When I was a young professional, my income was relatively low – substantially lower than it was even five years later. I knew that over time, my income would go up; my career path offered lots of opportunities for growing one’s wage and I was dedicated to my career.
So, like many young professionals, I justified a lot of overspending with the excuse that I would be earning a lot more in the future and could make up for my spending then.
This is a well-known economic concept called consumption smoothing. In a nutshell, Consumption smoothing means balancing out spending and saving to maintain the highest possible standard of living over the course of one’s life.
The big reason in favor of consumption smoothing is that it in theory balances between the two extremes. On one end, overspending means that you consistently spend more than you earn, while oversaving means that you consistently spend less than you earn.
My argument, early on, was that I should overspend while I was a young professional and that I would spend less than I earned later on when I was earning more. This would allow me to have the same quality of living now that I would have later.
There’s a big problem with all of this, though: life happens. Seven years ago, I was unmarried. Five years ago, I was childless – my wife wasn’t even pregnant yet. Three years ago, I lived in a tiny apartment. Two years ago, I had a full time job with a large organization. Heck, three months ago we didn’t know we had a third child on the way.
Beyond that, I’ve watched my friends pretty much stumble onto successful dot-coms. I’ve watched other friends come down with life-altering illnesses. I’ve watched friends fall in love. I’ve watched friends get divorced. I’ve watched friends discover children they didn’t know they had.
Consumption smoothing only works if you can exactly predict the way your life will go. And you can’t. Life is too unpredictable for that.
My philosophy is much simpler: just consistently spend less than you earn and save the difference. If you’re early in your career and not earning much, these should be your salad years. When your life changes – you’re earning more and you have more responsibilities – spend more.

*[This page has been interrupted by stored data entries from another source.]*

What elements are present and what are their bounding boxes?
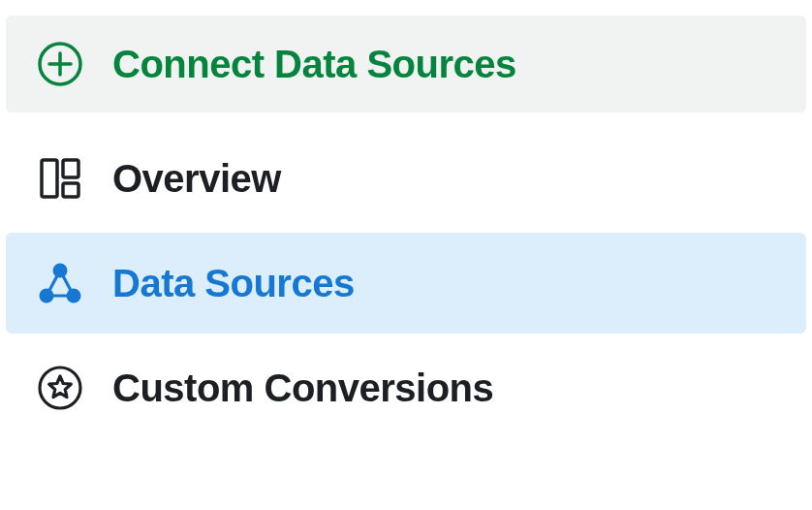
svg-point-7 xyxy=(40,289,54,303)
svg-rect-4 xyxy=(63,160,78,177)
sidebar-item-overview[interactable]: Overview xyxy=(6,128,806,229)
svg-rect-5 xyxy=(63,183,78,197)
svg-point-6 xyxy=(53,264,68,278)
data-sources-icon xyxy=(37,260,83,306)
sidebar-nav: Connect Data Sources Overview Data Sourc… xyxy=(0,0,812,438)
sidebar-item-custom-conversions[interactable]: Custom Conversions xyxy=(6,337,806,438)
connect-label: Connect Data Sources xyxy=(112,41,516,87)
sidebar-item-label: Data Sources xyxy=(112,260,355,306)
sidebar-item-label: Overview xyxy=(112,155,281,202)
dashboard-icon xyxy=(37,155,83,202)
connect-data-sources-button[interactable]: Connect Data Sources xyxy=(6,16,806,112)
star-circle-icon xyxy=(37,365,83,411)
svg-point-9 xyxy=(40,367,80,408)
svg-point-8 xyxy=(67,289,81,303)
svg-rect-3 xyxy=(42,160,57,197)
plus-circle-icon xyxy=(37,41,83,87)
sidebar-item-data-sources[interactable]: Data Sources xyxy=(6,233,806,334)
sidebar-item-label: Custom Conversions xyxy=(112,365,493,411)
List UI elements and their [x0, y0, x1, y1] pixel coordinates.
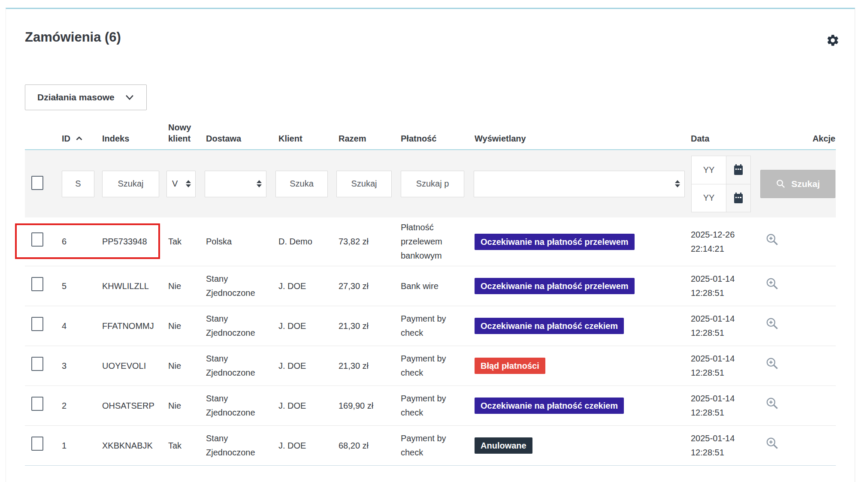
cell-akcje — [765, 277, 837, 295]
cell-klient: D. Demo — [273, 235, 333, 249]
order-time: 12:28:51 — [691, 406, 765, 420]
filter-klient-input[interactable] — [275, 171, 328, 197]
date-to-input[interactable] — [692, 184, 726, 212]
cell-data: 2025-01-14 12:28:51 — [684, 352, 765, 380]
view-details-button[interactable] — [765, 232, 780, 247]
cell-klient: J. DOE — [273, 439, 333, 453]
table-row: 2 OHSATSERP Nie Stany Zjednoczone J. DOE… — [25, 386, 836, 426]
cell-data: 2025-12-26 22:14:21 — [684, 228, 765, 256]
row-checkbox[interactable] — [31, 397, 43, 411]
cell-klient: J. DOE — [273, 279, 333, 293]
date-from-input[interactable] — [692, 156, 726, 184]
cell-nowy-klient: Nie — [163, 399, 200, 413]
view-details-button[interactable] — [765, 277, 780, 291]
view-details-button[interactable] — [765, 356, 780, 371]
zoom-in-icon — [765, 232, 780, 247]
cell-order-id: 4 — [48, 319, 97, 333]
status-badge: Błąd płatności — [475, 358, 545, 374]
settings-gear-button[interactable] — [825, 33, 841, 48]
status-badge: Oczekiwanie na płatność czekiem — [475, 318, 624, 334]
cell-akcje — [765, 356, 837, 375]
cell-dostawa: Stany Zjednoczone — [200, 312, 273, 340]
cell-wyswietlany: Oczekiwanie na płatność przelewem — [468, 234, 684, 250]
cell-nowy-klient: Tak — [163, 439, 200, 453]
table-row: 1 XKBKNABJK Tak Stany Zjednoczone J. DOE… — [25, 426, 836, 466]
cell-dostawa: Stany Zjednoczone — [200, 352, 273, 380]
cell-razem: 27,30 zł — [333, 279, 395, 293]
cell-wyswietlany: Oczekiwanie na płatność przelewem — [468, 278, 684, 294]
order-date: 2025-01-14 — [691, 431, 765, 446]
cell-data: 2025-01-14 12:28:51 — [684, 392, 765, 420]
table-row: 5 KHWLILZLL Nie Stany Zjednoczone J. DOE… — [25, 266, 836, 306]
cell-razem: 68,20 zł — [333, 439, 395, 453]
zoom-in-icon — [765, 277, 780, 291]
cell-order-id: 6 — [48, 235, 97, 249]
cell-wyswietlany: Oczekiwanie na płatność czekiem — [468, 318, 684, 334]
filter-id-input[interactable] — [62, 171, 94, 197]
cell-data: 2025-01-14 12:28:51 — [684, 431, 765, 460]
cell-nowy-klient: Nie — [163, 359, 200, 373]
cell-nowy-klient: Nie — [163, 319, 200, 333]
cell-wyswietlany: Błąd płatności — [468, 358, 684, 374]
cell-order-id: 2 — [48, 399, 97, 413]
bulk-actions-button[interactable]: Działania masowe — [25, 84, 147, 110]
filter-dostawa-select[interactable] — [205, 171, 266, 197]
indeks-value: FFATNOMMJ — [102, 319, 154, 333]
header-wyswietlany: Wyświetlany — [468, 133, 684, 144]
cell-platnosc: Payment by check — [395, 312, 468, 340]
header-klient: Klient — [273, 133, 333, 144]
select-all-checkbox[interactable] — [31, 176, 43, 190]
cell-order-id: 5 — [48, 279, 97, 293]
view-details-button[interactable] — [765, 396, 780, 411]
cell-platnosc: Payment by check — [395, 392, 468, 420]
header-id[interactable]: ID — [48, 133, 97, 144]
header-razem: Razem — [333, 133, 395, 144]
gear-icon — [826, 33, 840, 47]
filter-razem-input[interactable] — [336, 171, 392, 197]
filter-wyswietlany-select[interactable] — [474, 171, 685, 197]
filter-platnosc-input[interactable] — [401, 171, 464, 197]
calendar-to-button[interactable] — [726, 184, 750, 212]
order-time: 22:14:21 — [691, 242, 765, 256]
indeks-value: PP5733948 — [102, 235, 147, 249]
cell-indeks: FFATNOMMJ — [97, 319, 163, 333]
cell-klient: J. DOE — [273, 319, 333, 333]
status-badge: Anulowane — [475, 437, 532, 454]
indeks-value: XKBKNABJK — [102, 439, 153, 453]
order-time: 12:28:51 — [691, 446, 765, 460]
cell-akcje — [765, 436, 837, 455]
filter-row: V — [25, 150, 836, 217]
calendar-from-button[interactable] — [726, 156, 750, 184]
date-filter-group — [691, 156, 751, 212]
filter-nowy-klient-value: V — [172, 179, 186, 189]
row-checkbox[interactable] — [31, 357, 43, 371]
cell-dostawa: Stany Zjednoczone — [200, 272, 273, 300]
calendar-icon — [734, 164, 743, 175]
header-nowy-klient: Nowy klient — [163, 122, 200, 144]
cell-data: 2025-01-14 12:28:51 — [684, 272, 765, 300]
bulk-actions-label: Działania masowe — [37, 92, 115, 102]
row-checkbox[interactable] — [31, 317, 43, 331]
cell-platnosc: Płatność przelewem bankowym — [395, 220, 468, 263]
cell-order-id: 1 — [48, 439, 97, 453]
cell-indeks: UOYEVOLI — [97, 359, 163, 373]
view-details-button[interactable] — [765, 316, 780, 331]
cell-dostawa: Stany Zjednoczone — [200, 392, 273, 420]
row-checkbox[interactable] — [31, 277, 43, 291]
cell-akcje — [765, 396, 837, 415]
zoom-in-icon — [765, 316, 780, 331]
order-date: 2025-01-14 — [691, 272, 765, 286]
filter-indeks-input[interactable] — [102, 171, 159, 197]
filter-nowy-klient-select[interactable]: V — [166, 171, 196, 197]
indeks-value: KHWLILZLL — [102, 279, 149, 293]
row-checkbox[interactable] — [31, 437, 43, 451]
view-details-button[interactable] — [765, 436, 780, 451]
search-submit-button[interactable]: Szukaj — [760, 170, 835, 198]
indeks-value: UOYEVOLI — [102, 359, 146, 373]
cell-data: 2025-01-14 12:28:51 — [684, 312, 765, 340]
cell-platnosc: Bank wire — [395, 279, 468, 293]
cell-razem: 21,30 zł — [333, 359, 395, 373]
row-checkbox[interactable] — [31, 232, 43, 247]
status-badge: Oczekiwanie na płatność przelewem — [475, 278, 635, 294]
header-indeks: Indeks — [97, 133, 163, 144]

Spending less than you earn and saving the difference provides a much more important kind of smoothing, what I’d like to call “risk smoothing.” If you have money in the bank, it’s a lot easier to take a risk and start a new business. If you have money in the bank, you are much more likely to roll through personal crises.
This isn’t a call to “oversave” – that’s unhealthy. Just consistently save some percentage of what you earn – you can figure out what works in your own life. Then, when you need it to take advantage of the great opportunities life hands you or to deal with the problems that come up, it’s there for you.
Or, you can sit at home with your 72? television while lamenting the fact that you missed out on the opportunity of your dreams.